Indeed, some aspects of the product development process will need to keep a traditional planning cadence, depending on the regulatory, strategic, and market context. But winning companies will also tap into the speed and flexibility of Agile when market rate of change demands it, enabling fast decisions and rapid adaptation. Industry leaders understand there will always be “one-way door” decisions—those high-risk, difficult-to-undo decisions that still require a rigorous, methodical approach. But to sustain a dynamic environment, they will also encourage “two-way door” decisions—those low-risk, low-investment decisions that suit experimentation. They will find opportunities to test new ideas quickly and establish lightweight mechanisms to determine when to stop or continue certain initiatives. They will find a balance between keeping risks low and continuing to innovate quickly.
With the pandemic still fresh in their minds, executives have an invaluable opportunity to maintain the organization’s agility and strike the right balance. They can start by taking a few key steps.
Adopt short, frequent strategy sprints. Leading companies will improve their performance by setting bold, challenging objectives, and then establishing a regular, targeted sprint mechanism that matches the speed of market change. During these sprints, Agile teams assess market changes and lessons from previous sprints, then adjust their long-term forecast and strategic priorities where needed.
Encourage risk taking. Companies that excel at Agile exhibit a willingness to try new things and celebrate risk taking. They also question and change industry norms. When it became difficult for patients to visit clinical trial sites and doctors’ appointments early in the pandemic, one biopharma company quickly pivoted to keep clinical trials running, by adopting telehealth visits and sending medications to patients’ homes. Through these quick wins under the pressure of the crisis, the organization discovered the benefits of solving problems creatively and pushing industry boundaries.
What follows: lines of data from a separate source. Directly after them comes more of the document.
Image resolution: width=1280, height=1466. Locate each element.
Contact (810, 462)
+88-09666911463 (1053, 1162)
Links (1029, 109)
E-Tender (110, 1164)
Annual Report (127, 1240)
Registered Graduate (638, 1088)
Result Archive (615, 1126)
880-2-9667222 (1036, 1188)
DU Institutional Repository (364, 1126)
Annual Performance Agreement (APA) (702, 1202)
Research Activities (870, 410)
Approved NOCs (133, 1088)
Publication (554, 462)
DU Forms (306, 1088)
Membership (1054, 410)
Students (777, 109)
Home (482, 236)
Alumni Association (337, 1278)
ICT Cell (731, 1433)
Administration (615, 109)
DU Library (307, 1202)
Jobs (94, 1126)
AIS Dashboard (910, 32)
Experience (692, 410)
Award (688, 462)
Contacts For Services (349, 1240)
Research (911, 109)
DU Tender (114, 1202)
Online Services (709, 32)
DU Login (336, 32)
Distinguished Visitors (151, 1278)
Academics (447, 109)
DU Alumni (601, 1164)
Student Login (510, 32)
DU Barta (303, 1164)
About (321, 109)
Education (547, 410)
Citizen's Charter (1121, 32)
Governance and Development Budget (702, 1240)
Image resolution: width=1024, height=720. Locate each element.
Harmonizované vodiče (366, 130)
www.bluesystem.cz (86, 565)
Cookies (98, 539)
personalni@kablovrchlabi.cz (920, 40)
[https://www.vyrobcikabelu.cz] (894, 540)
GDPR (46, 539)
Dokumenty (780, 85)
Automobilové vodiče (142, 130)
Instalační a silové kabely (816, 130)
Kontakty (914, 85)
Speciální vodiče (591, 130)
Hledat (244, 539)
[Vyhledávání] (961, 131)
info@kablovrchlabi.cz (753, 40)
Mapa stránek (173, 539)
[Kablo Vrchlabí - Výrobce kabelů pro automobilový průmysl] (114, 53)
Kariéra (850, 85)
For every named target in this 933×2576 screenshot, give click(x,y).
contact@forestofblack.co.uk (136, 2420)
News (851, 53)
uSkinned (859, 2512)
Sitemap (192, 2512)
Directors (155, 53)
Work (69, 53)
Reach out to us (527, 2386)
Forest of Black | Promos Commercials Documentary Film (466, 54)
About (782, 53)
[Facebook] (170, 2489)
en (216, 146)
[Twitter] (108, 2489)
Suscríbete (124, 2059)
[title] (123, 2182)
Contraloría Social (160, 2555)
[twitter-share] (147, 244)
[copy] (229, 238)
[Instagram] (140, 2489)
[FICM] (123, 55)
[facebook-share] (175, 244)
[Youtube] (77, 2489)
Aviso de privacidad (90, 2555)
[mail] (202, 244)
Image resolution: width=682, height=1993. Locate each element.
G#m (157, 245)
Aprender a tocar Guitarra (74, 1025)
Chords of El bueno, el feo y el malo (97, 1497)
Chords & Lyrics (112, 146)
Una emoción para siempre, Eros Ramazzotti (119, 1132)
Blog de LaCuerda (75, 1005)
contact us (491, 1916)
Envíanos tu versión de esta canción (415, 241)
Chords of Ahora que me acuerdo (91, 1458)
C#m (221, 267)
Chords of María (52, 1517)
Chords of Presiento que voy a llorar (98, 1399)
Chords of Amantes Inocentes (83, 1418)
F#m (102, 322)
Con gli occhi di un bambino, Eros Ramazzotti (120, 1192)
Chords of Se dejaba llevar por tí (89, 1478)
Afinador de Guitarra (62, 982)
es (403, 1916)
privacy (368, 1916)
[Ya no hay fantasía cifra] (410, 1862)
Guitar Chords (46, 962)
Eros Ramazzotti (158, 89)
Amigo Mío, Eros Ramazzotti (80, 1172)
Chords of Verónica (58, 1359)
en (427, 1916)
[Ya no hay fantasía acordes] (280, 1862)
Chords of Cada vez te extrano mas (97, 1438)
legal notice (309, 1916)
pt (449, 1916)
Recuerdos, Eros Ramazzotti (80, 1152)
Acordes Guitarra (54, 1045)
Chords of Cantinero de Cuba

Remove speed bumps. Most innovation teams spend just 15% to 20% of their time working on innovation—the rest is spent waiting on others for decisions. Companies that are geared for speed embrace frequent cross-functional operating mechanisms. These mechanisms are organized around a clear, specific outcome and focused on decisions and problem solving, not updates. For instance, when Ventec partnered with GM to ramp up ventilator production, the company made several changes to its traditional operating model. Teams used dynamic work planning to anticipate potential roadblocks two to four days in advance, established stand-up meetings twice daily, and reset expectations around details and control. As a result, GM-Ventec successfully delivered 30,000 ventilators to the US Department of Health and Human Services within 154 days, with the first batch shipped only one month after the introductory call between the companies.
Healthcare companies performed heroics during the pandemic—and it’s evident that their new ways of working can continue to create significant value for some time to come. The ability to make Agile innovation stick, even when the emergency passes, will differentiate industry leaders from the laggards.